▶ [Problem] These records are to be written out exactly as they read, minus the pictures.

▶ [Data excerpts]
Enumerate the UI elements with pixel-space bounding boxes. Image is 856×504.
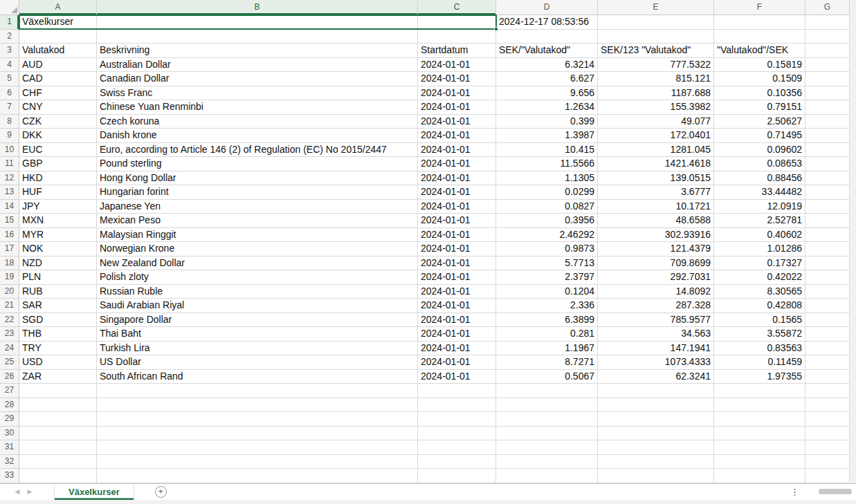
cell-G17[interactable]: [805, 242, 850, 256]
cell-D10[interactable]: 10.415: [496, 143, 598, 158]
cell-B1[interactable]: [97, 15, 418, 30]
cell-B20[interactable]: Russian Ruble: [97, 285, 418, 299]
row-header-16[interactable]: 16: [0, 228, 19, 243]
cell-D24[interactable]: 1.1967: [496, 342, 598, 356]
cell-A1[interactable]: Växelkurser: [19, 15, 97, 30]
row-header-18[interactable]: 18: [0, 256, 19, 271]
cell-A5[interactable]: CAD: [19, 72, 97, 86]
cell-E4[interactable]: 777.5322: [598, 58, 714, 73]
cell-G15[interactable]: [805, 214, 850, 228]
row-header-21[interactable]: 21: [0, 299, 19, 313]
cell-D19[interactable]: 2.3797: [496, 270, 598, 285]
cell-G33[interactable]: [805, 469, 850, 483]
cell-D32[interactable]: [496, 455, 598, 469]
cell-C24[interactable]: 2024-01-01: [418, 342, 496, 356]
cell-F24[interactable]: 0.83563: [714, 342, 805, 356]
row-header-5[interactable]: 5: [0, 72, 19, 86]
cell-E18[interactable]: 709.8699: [598, 256, 714, 271]
cell-C14[interactable]: 2024-01-01: [418, 200, 496, 214]
cell-E10[interactable]: 1281.045: [598, 143, 714, 158]
cell-A16[interactable]: MYR: [19, 228, 97, 243]
cell-B5[interactable]: Canadian Dollar: [97, 72, 418, 86]
cell-F13[interactable]: 33.44482: [714, 185, 805, 200]
cell-D18[interactable]: 5.7713: [496, 256, 598, 271]
cell-A13[interactable]: HUF: [19, 185, 97, 200]
cell-B26[interactable]: South African Rand: [97, 370, 418, 384]
cell-E1[interactable]: [598, 15, 714, 30]
cell-G20[interactable]: [805, 285, 850, 299]
cell-G23[interactable]: [805, 327, 850, 342]
cell-E29[interactable]: [598, 412, 714, 427]
column-header-C[interactable]: C: [418, 0, 496, 15]
cell-G7[interactable]: [805, 100, 850, 115]
row-header-32[interactable]: 32: [0, 455, 19, 469]
cell-C23[interactable]: 2024-01-01: [418, 327, 496, 342]
cell-F8[interactable]: 2.50627: [714, 115, 805, 129]
cell-A6[interactable]: CHF: [19, 86, 97, 101]
cell-C6[interactable]: 2024-01-01: [418, 86, 496, 101]
cell-G28[interactable]: [805, 398, 850, 413]
cell-D3[interactable]: SEK/"Valutakod": [496, 44, 598, 58]
cell-F29[interactable]: [714, 412, 805, 427]
row-header-24[interactable]: 24: [0, 342, 19, 356]
cell-C8[interactable]: 2024-01-01: [418, 115, 496, 129]
cell-B21[interactable]: Saudi Arabian Riyal: [97, 299, 418, 313]
cell-D29[interactable]: [496, 412, 598, 427]
cell-E16[interactable]: 302.93916: [598, 228, 714, 243]
cell-B18[interactable]: New Zealand Dollar: [97, 256, 418, 271]
cell-B7[interactable]: Chinese Yuan Renminbi: [97, 100, 418, 115]
cell-C15[interactable]: 2024-01-01: [418, 214, 496, 228]
cell-F14[interactable]: 12.0919: [714, 200, 805, 214]
cell-C12[interactable]: 2024-01-01: [418, 171, 496, 186]
cell-F11[interactable]: 0.08653: [714, 157, 805, 171]
select-all-corner[interactable]: [0, 0, 19, 15]
cell-G24[interactable]: [805, 342, 850, 356]
cell-B30[interactable]: [97, 427, 418, 441]
cell-G32[interactable]: [805, 455, 850, 469]
cell-F2[interactable]: [714, 30, 805, 44]
cell-D26[interactable]: 0.5067: [496, 370, 598, 384]
cell-C16[interactable]: 2024-01-01: [418, 228, 496, 243]
cell-A19[interactable]: PLN: [19, 270, 97, 285]
cell-G8[interactable]: [805, 115, 850, 129]
cell-E22[interactable]: 785.9577: [598, 313, 714, 328]
cell-E33[interactable]: [598, 469, 714, 483]
cell-E13[interactable]: 3.6777: [598, 185, 714, 200]
cell-D2[interactable]: [496, 30, 598, 44]
cell-G16[interactable]: [805, 228, 850, 243]
cell-F28[interactable]: [714, 398, 805, 413]
row-header-17[interactable]: 17: [0, 242, 19, 256]
cell-A27[interactable]: [19, 384, 97, 398]
cell-C4[interactable]: 2024-01-01: [418, 58, 496, 73]
cell-A29[interactable]: [19, 412, 97, 427]
cell-F25[interactable]: 0.11459: [714, 355, 805, 370]
cell-E32[interactable]: [598, 455, 714, 469]
cell-A14[interactable]: JPY: [19, 200, 97, 214]
cell-B6[interactable]: Swiss Franc: [97, 86, 418, 101]
row-header-15[interactable]: 15: [0, 214, 19, 228]
cell-F19[interactable]: 0.42022: [714, 270, 805, 285]
fill-handle[interactable]: [494, 27, 498, 31]
cell-F10[interactable]: 0.09602: [714, 143, 805, 158]
cell-B23[interactable]: Thai Baht: [97, 327, 418, 342]
cell-A25[interactable]: USD: [19, 355, 97, 370]
cell-A15[interactable]: MXN: [19, 214, 97, 228]
cell-C17[interactable]: 2024-01-01: [418, 242, 496, 256]
cell-B25[interactable]: US Dollar: [97, 355, 418, 370]
cell-A20[interactable]: RUB: [19, 285, 97, 299]
cell-G18[interactable]: [805, 256, 850, 271]
cell-G4[interactable]: [805, 58, 850, 73]
cell-B16[interactable]: Malaysian Ringgit: [97, 228, 418, 243]
cell-F33[interactable]: [714, 469, 805, 483]
cell-A3[interactable]: Valutakod: [19, 44, 97, 58]
cell-D7[interactable]: 1.2634: [496, 100, 598, 115]
cell-G29[interactable]: [805, 412, 850, 427]
cell-A23[interactable]: THB: [19, 327, 97, 342]
cell-A4[interactable]: AUD: [19, 58, 97, 73]
cell-G25[interactable]: [805, 355, 850, 370]
cell-A8[interactable]: CZK: [19, 115, 97, 129]
cell-B4[interactable]: Australian Dollar: [97, 58, 418, 73]
cell-F4[interactable]: 0.15819: [714, 58, 805, 73]
cell-D31[interactable]: [496, 440, 598, 455]
row-header-11[interactable]: 11: [0, 157, 19, 171]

▶ [Answer to this problem]
Enumerate the UI elements with pixel-space bounding boxes. Image is 856×504.
cell-G17[interactable]: [805, 242, 850, 256]
cell-D10[interactable]: 10.415: [496, 143, 598, 158]
cell-B1[interactable]: [97, 15, 418, 30]
cell-B20[interactable]: Russian Ruble: [97, 285, 418, 299]
row-header-16[interactable]: 16: [0, 228, 19, 243]
cell-D24[interactable]: 1.1967: [496, 342, 598, 356]
cell-A1[interactable]: Växelkurser: [19, 15, 97, 30]
row-header-18[interactable]: 18: [0, 256, 19, 271]
cell-A5[interactable]: CAD: [19, 72, 97, 86]
cell-E4[interactable]: 777.5322: [598, 58, 714, 73]
cell-G15[interactable]: [805, 214, 850, 228]
row-header-21[interactable]: 21: [0, 299, 19, 313]
cell-D19[interactable]: 2.3797: [496, 270, 598, 285]
cell-G33[interactable]: [805, 469, 850, 483]
cell-D32[interactable]: [496, 455, 598, 469]
cell-C24[interactable]: 2024-01-01: [418, 342, 496, 356]
cell-F24[interactable]: 0.83563: [714, 342, 805, 356]
row-header-5[interactable]: 5: [0, 72, 19, 86]
cell-E18[interactable]: 709.8699: [598, 256, 714, 271]
cell-C14[interactable]: 2024-01-01: [418, 200, 496, 214]
cell-E10[interactable]: 1281.045: [598, 143, 714, 158]
cell-A16[interactable]: MYR: [19, 228, 97, 243]
cell-B5[interactable]: Canadian Dollar: [97, 72, 418, 86]
cell-F13[interactable]: 33.44482: [714, 185, 805, 200]
cell-D18[interactable]: 5.7713: [496, 256, 598, 271]
cell-A13[interactable]: HUF: [19, 185, 97, 200]
cell-B26[interactable]: South African Rand: [97, 370, 418, 384]
cell-E1[interactable]: [598, 15, 714, 30]
cell-G20[interactable]: [805, 285, 850, 299]
cell-G23[interactable]: [805, 327, 850, 342]
cell-E29[interactable]: [598, 412, 714, 427]
column-header-C[interactable]: C: [418, 0, 496, 15]
cell-G7[interactable]: [805, 100, 850, 115]
row-header-32[interactable]: 32: [0, 455, 19, 469]
cell-C23[interactable]: 2024-01-01: [418, 327, 496, 342]
cell-F8[interactable]: 2.50627: [714, 115, 805, 129]
cell-A6[interactable]: CHF: [19, 86, 97, 101]
cell-C6[interactable]: 2024-01-01: [418, 86, 496, 101]
cell-G28[interactable]: [805, 398, 850, 413]
cell-D3[interactable]: SEK/"Valutakod": [496, 44, 598, 58]
cell-F29[interactable]: [714, 412, 805, 427]
row-header-24[interactable]: 24: [0, 342, 19, 356]
cell-C8[interactable]: 2024-01-01: [418, 115, 496, 129]
cell-B21[interactable]: Saudi Arabian Riyal: [97, 299, 418, 313]
cell-D29[interactable]: [496, 412, 598, 427]
cell-E16[interactable]: 302.93916: [598, 228, 714, 243]
cell-B18[interactable]: New Zealand Dollar: [97, 256, 418, 271]
cell-B7[interactable]: Chinese Yuan Renminbi: [97, 100, 418, 115]
cell-C15[interactable]: 2024-01-01: [418, 214, 496, 228]
cell-F14[interactable]: 12.0919: [714, 200, 805, 214]
cell-C12[interactable]: 2024-01-01: [418, 171, 496, 186]
cell-F11[interactable]: 0.08653: [714, 157, 805, 171]
select-all-corner[interactable]: [0, 0, 19, 15]
cell-G24[interactable]: [805, 342, 850, 356]
cell-B30[interactable]: [97, 427, 418, 441]
cell-G32[interactable]: [805, 455, 850, 469]
cell-F2[interactable]: [714, 30, 805, 44]
cell-D26[interactable]: 0.5067: [496, 370, 598, 384]
cell-C16[interactable]: 2024-01-01: [418, 228, 496, 243]
cell-A19[interactable]: PLN: [19, 270, 97, 285]
cell-G8[interactable]: [805, 115, 850, 129]
cell-E22[interactable]: 785.9577: [598, 313, 714, 328]
cell-E33[interactable]: [598, 469, 714, 483]
cell-E13[interactable]: 3.6777: [598, 185, 714, 200]
cell-D2[interactable]: [496, 30, 598, 44]
cell-G16[interactable]: [805, 228, 850, 243]
cell-F28[interactable]: [714, 398, 805, 413]
row-header-17[interactable]: 17: [0, 242, 19, 256]
cell-A27[interactable]: [19, 384, 97, 398]
cell-C4[interactable]: 2024-01-01: [418, 58, 496, 73]
cell-A29[interactable]: [19, 412, 97, 427]
cell-F25[interactable]: 0.11459: [714, 355, 805, 370]
cell-E32[interactable]: [598, 455, 714, 469]
cell-A14[interactable]: JPY: [19, 200, 97, 214]
cell-B6[interactable]: Swiss Franc: [97, 86, 418, 101]
row-header-15[interactable]: 15: [0, 214, 19, 228]
cell-F19[interactable]: 0.42022: [714, 270, 805, 285]
fill-handle[interactable]: [494, 27, 498, 31]
cell-F10[interactable]: 0.09602: [714, 143, 805, 158]
cell-B23[interactable]: Thai Baht: [97, 327, 418, 342]
cell-A25[interactable]: USD: [19, 355, 97, 370]
cell-A15[interactable]: MXN: [19, 214, 97, 228]
cell-C17[interactable]: 2024-01-01: [418, 242, 496, 256]
cell-B25[interactable]: US Dollar: [97, 355, 418, 370]
cell-A20[interactable]: RUB: [19, 285, 97, 299]
cell-G18[interactable]: [805, 256, 850, 271]
cell-G4[interactable]: [805, 58, 850, 73]
cell-B16[interactable]: Malaysian Ringgit: [97, 228, 418, 243]
cell-F33[interactable]: [714, 469, 805, 483]
cell-A3[interactable]: Valutakod: [19, 44, 97, 58]
cell-D7[interactable]: 1.2634: [496, 100, 598, 115]
cell-G29[interactable]: [805, 412, 850, 427]
cell-A23[interactable]: THB: [19, 327, 97, 342]
cell-A4[interactable]: AUD: [19, 58, 97, 73]
cell-G25[interactable]: [805, 355, 850, 370]
cell-A8[interactable]: CZK: [19, 115, 97, 129]
cell-B4[interactable]: Australian Dollar: [97, 58, 418, 73]
cell-F4[interactable]: 0.15819: [714, 58, 805, 73]
cell-D31[interactable]: [496, 440, 598, 455]
row-header-11[interactable]: 11: [0, 157, 19, 171]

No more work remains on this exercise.